Archive for the ‘Jacobson Radical’ Category

Let k be a field and let A be a k-algebra. Let J(A) be the Jacobson radical of A.

Theorem. (Amitsur) If \dim_k A < |k|, as cardinal numbers, then J(A) is nil.

Proof. If k is finite, then \dim_k A < \infty and so A is Artinian. Thus J(A) is nilpotent and therefore nil. So we may assume that k is infinite. Let a \in J(A). So 1-ca is invertible in A for all c \in A. In particular, if  0 \neq \gamma \in k, then 1 - \gamma^{-1}a is invertible and thus a - \gamma = -\gamma(1- \gamma^{-1}a) is invertible.

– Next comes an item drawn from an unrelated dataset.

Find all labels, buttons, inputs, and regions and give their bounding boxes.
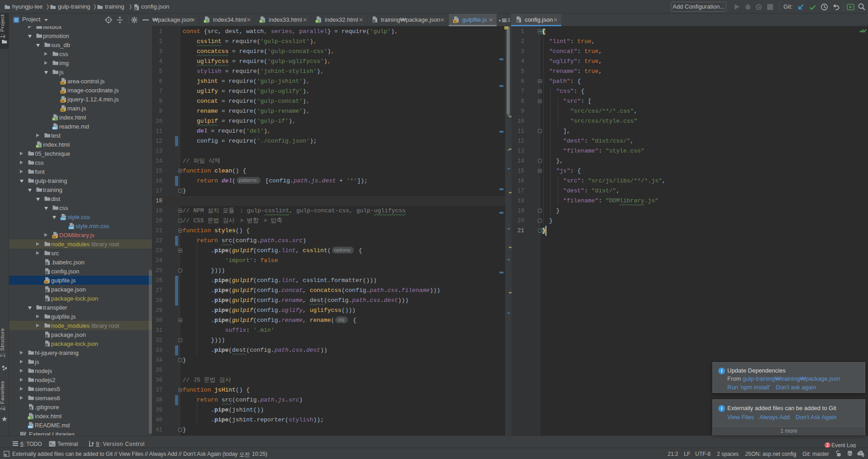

Now consider the set

S = \{(a-\gamma)^{-1}: \ 0 \neq \gamma \in k \}.

Clearly for any non-zero elements \beta, \gamma \in k, we have (a-\gamma)^{-1}=(a-\beta)^{-1} if and only if \gamma=\beta. Thus, since k is infinite, we have |S|=|k| > \dim_k A. Therefore the elements of S cannot be k-linearly independent. So there exist an integer n \geq 1 and non-zero elements \beta_i, \gamma_i \in k such that

\sum_{i=1}^n \beta_i(a-\gamma_i)^{-1}=0. \ \ \ \ \ \ \ \ \ \ (1).

Obviously all a - \gamma_i commute with each other and with all \beta_i because \beta_i and \gamma_i are in k. So multilpying (1) through by \prod_{i=1}^n (a - \gamma_i) will clear denominators and we will get

\sum_{i=1}^n \beta_i \prod_{j \neq i} (a - \gamma_j) = 0. \ \ \ \ \ \ \ \ \ \ \ (2)

Define the polynomial p(x) = \sum_{i=1}^n \beta_i \prod_{j \neq i} (x - \gamma_j) \in k[x]. Then p(a) = 0 by (2). Besides p(x) is not identically zero because for example p(\gamma_1) = \beta_1(\gamma_1 - \gamma_2)(\gamma_1 - \gamma_3) \cdots (\gamma_1 - \gamma_n) \neq 0. So we have proved that a is algebraic over k. Thus

a^m + \alpha_1 a^{m-1} + \cdots + \alpha_m = 0, \ \ \ \ \ \ \ \ \ \ \ (3)

for some integer m \geq 1 and some \alpha_i \in k. Now, a is not invertible because a \in J(A). Thus \alpha_m = 0. On the other hand, if \alpha_i = 0, for all 1 \leq i \leq m, then (3) becomes a^m = 0 and we are done. So we may assume that there exists 1 \leq \ell < m such that \alpha_{\ell} \neq 0 and

a^m + \alpha_1 a^{m-1} + \cdots + \alpha_{\ell}a^{m- \ell} = 0. \ \ \ \ \ \ \ \ \ \ \ (4)

If we let c = - \alpha_{\ell}^{-1}(a^{\ell - 1} + \alpha_1 a^{\ell - 2} + \cdots + \alpha_{\ell - 1}), then we can re-write (4) as

\alpha_{\ell} (1 - ca)a^{m- \ell} = 0. \ \ \ \ \ \ \ \ \ \ \ \ (5)

Since a \in J(A), the element 1-ca is invertible and thus (5)  gives us a^{m- \ell} = 0. \ \Box

An interesting case of the theorem is when A is finitely generated and k is uncountable. Then clearly \dim_k A is countable, because A is finitely generated, and thus \dim_k A < |k|. So J(A) is nil.